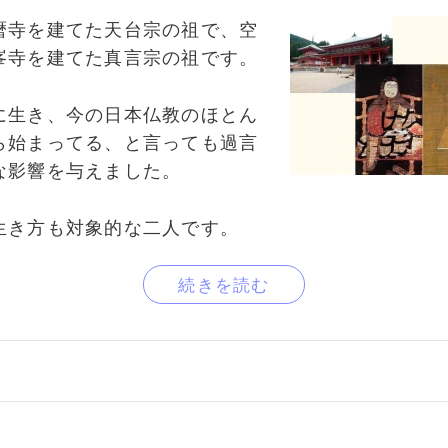
暦寺を建てた天台宗の祖で、空
峯寺を建てた真言宗の祖です。
に生き、今の日本仏教のほとん
ら始まってる、と言っても過言
な影響を与えました。
生き方も対象的な二人です。
続きを読む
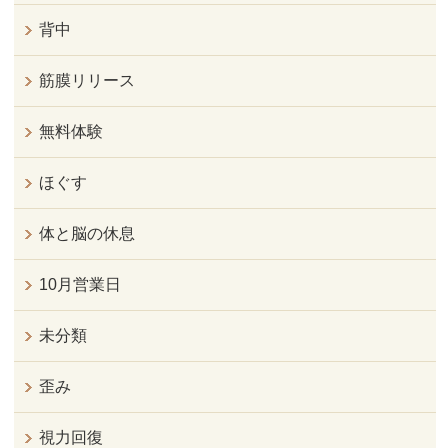
背中
筋膜リリース
無料体験
ほぐす
体と脳の休息
10月営業日
未分類
歪み
視力回復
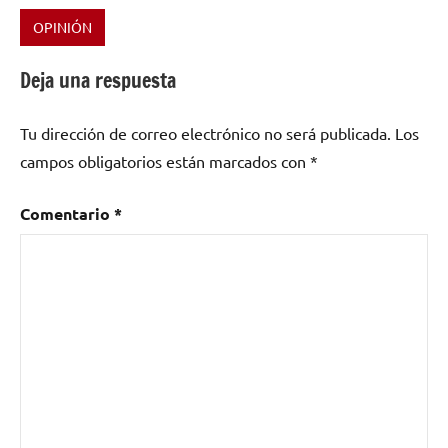
OPINIÓN
Etiquetado
como
Deja una respuesta
Def
con
Tu dirección de correo electrónico no será publicada.
Los
Dos
,
Extremoduro
,
campos obligatorios están marcados con
*
Festival
Rutarock
,
Comentario
*
K-
tólicos
,
Karne
de
Kañon
,
Kaxta
,
Marco
Masacre
,
Marea
,
Platero
,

TASK:
Output each record verbatim and leave out its pictures.

ANSWER AREA:
暦寺を建てた天台宗の祖で、空
峯寺を建てた真言宗の祖です。
に生き、今の日本仏教のほとん
ら始まってる、と言っても過言
な影響を与えました。
生き方も対象的な二人です。
続きを読む
背中
筋膜リリース
無料体験
ほぐす
体と脳の休息
10月営業日
未分類
歪み
視力回復
OPINIÓN
Etiquetado
como
Deja una respuesta
Def
con
Tu dirección de correo electrónico no será publicada.
Los
Dos
,
Extremoduro
,
campos obligatorios están marcados con
*
Festival
Rutarock
,
Comentario
*
K-
tólicos
,
Karne
de
Kañon
,
Kaxta
,
Marco
Masacre
,
Marea
,
Platero
,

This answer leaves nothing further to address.